By Alexander Rivero
Staff Writer
Kenneth Silber wants you to know about the Erie Canal, and for good reason. The Wyckoff resident—who has spent the better part of his career working as editor and freelance writer for several publications, including Scientific American—is also a passionate lover of American history, and feels that popular awareness of the importance of the Canal is sorely lacking in country’s public consciousness. His answer to this dilemma? A meticulously researched book of photographs and history of the Canal and the man responsible for it, DeWitt Clinton. The book, called In DeWitt’s Footsteps; Seeing History on the Erie Canal, was published in September of 2017.
“No question, the Erie Canal is very important to the history of the country,” says Silber by phone, “and we as Americans should know the degree to which its construction helped open up the interior of the country for Americans living on the east coast in the early days. Thanks to the Canal, it was possible for people and goods to move west and back east much more cheaply.”

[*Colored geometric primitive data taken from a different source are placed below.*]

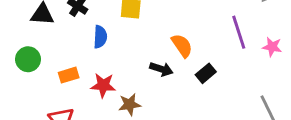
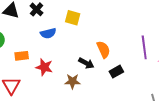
blue semicircle: (100, 37) -> (48, 33), turned 63
brown star: (130, 104) -> (72, 81), moved

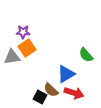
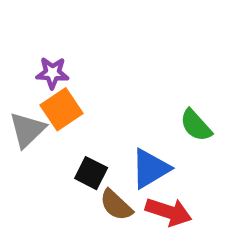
gray triangle: (12, 57) -> (27, 130), turned -36
black square: (40, 97) -> (91, 173), moved

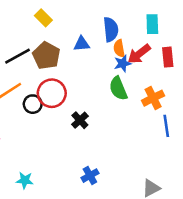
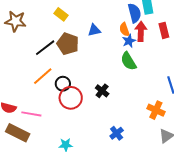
blue semicircle: (111, 29) -> (134, 13), moved
red arrow: (139, 54) -> (141, 31), turned 138
red circle: (52, 93) -> (71, 98), moved
orange cross: (153, 98) -> (156, 110), moved, turned -30

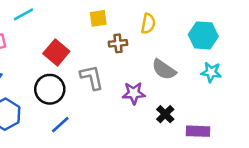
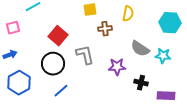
cyan star: (211, 72) -> (163, 56), moved
black cross: (165, 114) -> (141, 83), turned -32

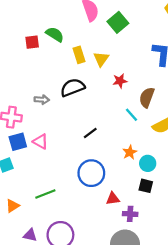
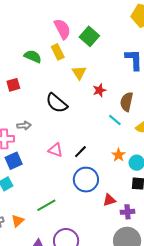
red square: (32, 42) -> (13, 85), moved
yellow rectangle: (79, 55) -> (58, 52), moved
black semicircle: (73, 88) -> (57, 103), turned -110
gray arrow: (42, 100) -> (24, 126), moved
black line: (90, 133) -> (80, 152), moved
pink triangle: (40, 142) -> (55, 150), moved

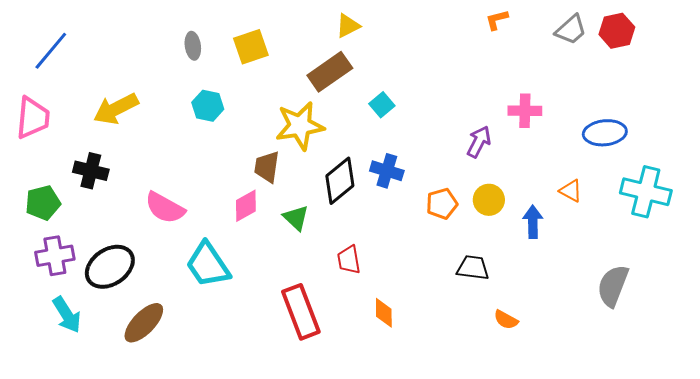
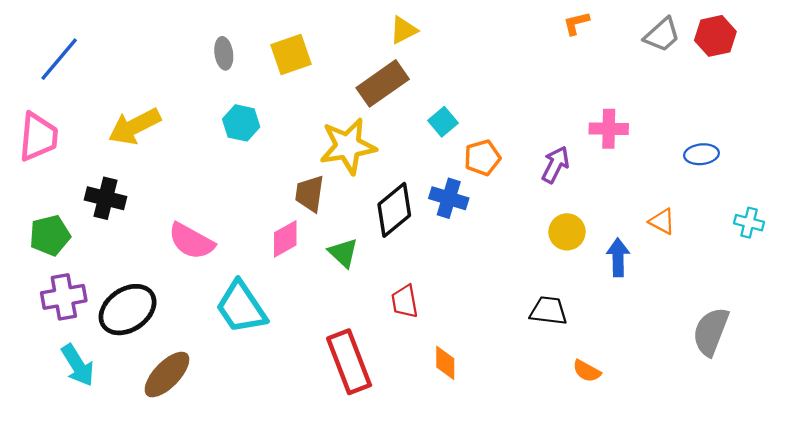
blue ellipse: (605, 133) -> (701, 154), size x0.7
cyan cross: (646, 192) -> (749, 223), size x0.5
orange pentagon: (442, 204) -> (482, 158), moved

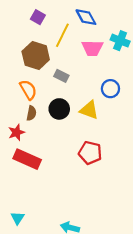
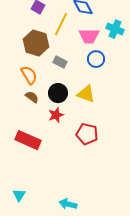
blue circle: (110, 89) -> (96, 59), moved
brown semicircle: (31, 113) -> (32, 97), turned -64
red star: (16, 132) -> (56, 115), moved

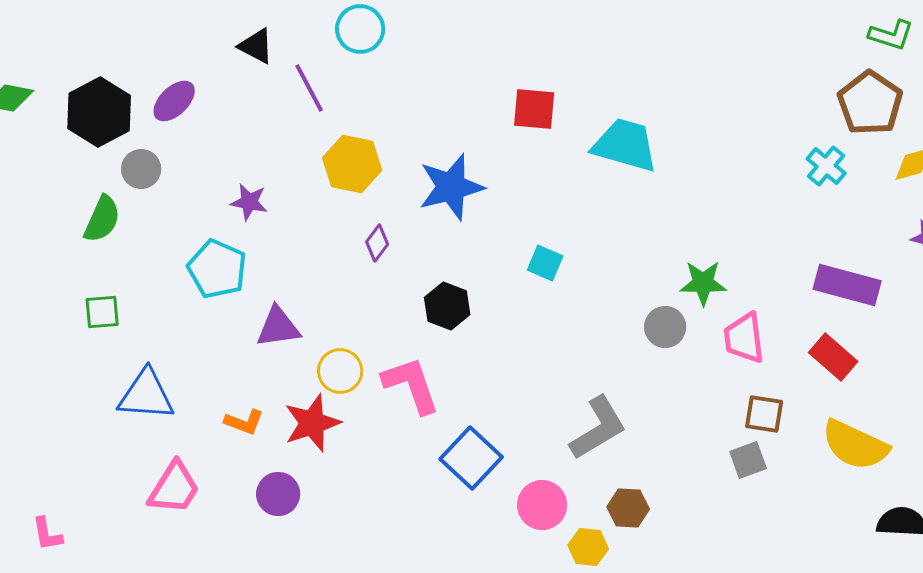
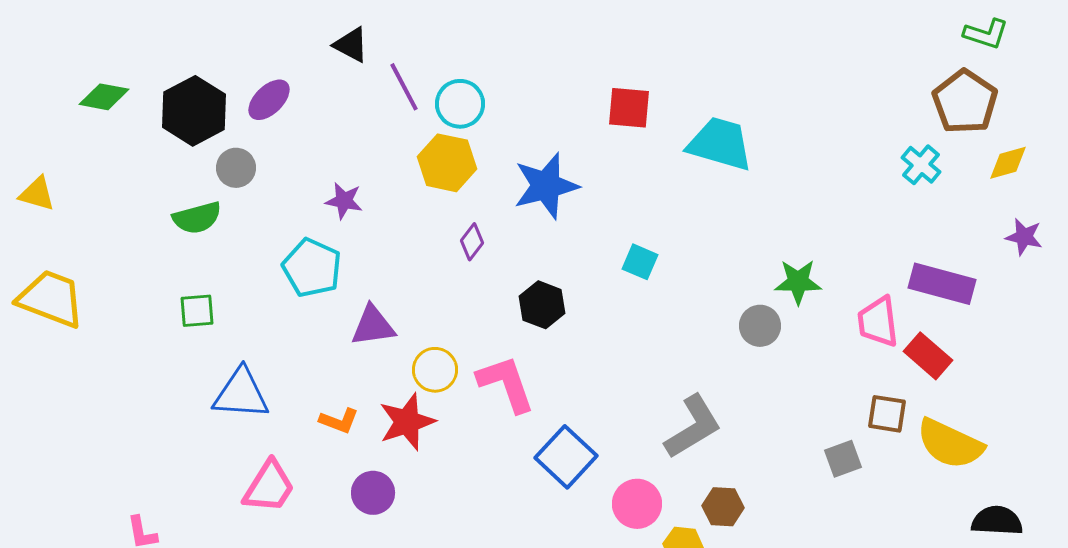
cyan circle: (360, 29) -> (460, 104), moved
green semicircle: (102, 219) -> (197, 218), turned 51
pink trapezoid: (744, 338) -> (878, 322), moved
brown square: (764, 414) -> (887, 414), moved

The cheaper movement of goods, Silber argues, was a major factor in the US’s ability to remain unified during its earliest days, and beyond into the mid and late 1800s.
“The Canal really opened up the interior of the country,” he says, “making it possible for greater movement from east to west, not just of goods but of people as well, who went on to populate the central and western states. It also helped the north industrialize, giving it a huge advantage in the Civil War over the South.”
Even though SIlber graduated with a degree in History and Economics from New York University in 1987, he never stopped being a student of either field. A voracious reader in his own time, it seems like it was only a matter of time before he tried his hand at a project like In DeWitt’s Footsteps.
He recalls a 2004 visit to Weehawken, a town about a mile north of the Lincoln Tunnel in Hudson County, to witness a reenactment of Alexander Hamilton’s infamous death at the hands of political rival Aaron Burr, who shot him in a duel.
“The event heightened my interest in American history again,” says Silber, who recalls reading a fascinating piece on DeWitt Clinton shortly after that day. Within a year, he was dating his future wife, who was living in Weehawken at the time, and happened to be—of all things—a direct descendant of DeWitt Clinton himself.
“When we got married in 2012,” says Silber, “we went and spent some time in upstate New York. We saw the ruins of the Erie Canal, and I realized there was a story to be told there, especially as it pertained to Clinton himself, the man he was and his role in the building of all this.”
Despite having written the beautiful book, which includes some lovely photographs of the ruins of the Canal as it stood, Silber suggests that the best way to experience the Erie Canal is to go up there and see it for oneself, which he did, extensively.
“Really, the way to do it is to tell the story of what you see when you go up there,” Silber says. “It’s a coffee table book, with lots of pictures, each of which were taken by my friend George Gruel, who walked the trails with me.”
The Erie Canal is about 300 miles in length. There are two versions of it. The first is the one built originally—called Clinton’s Ditch, a pejorative description of the Canal used by its most ardent opponents during the days of its construction in 1825. This version was then enlarged and finished in the 1860s. The second version is the one finished in 1918, which was enlarged even further to fit the expanding size of freight boats and barges (and aptly called the Barge Canal). Needless to say, these developments were absolutely vital to the development of the New York City metropolitan area, and to the rest of the country at large.
The book itself is self-published, and took Silber about five years to finish, from the moment when the idea crystalized in his mind in 2012, to the finishing touches in 2017. The year 2017 is an important one for the Erie Canal, as it celebrates its 200th anniversary of the first breaking of ground, starting construction.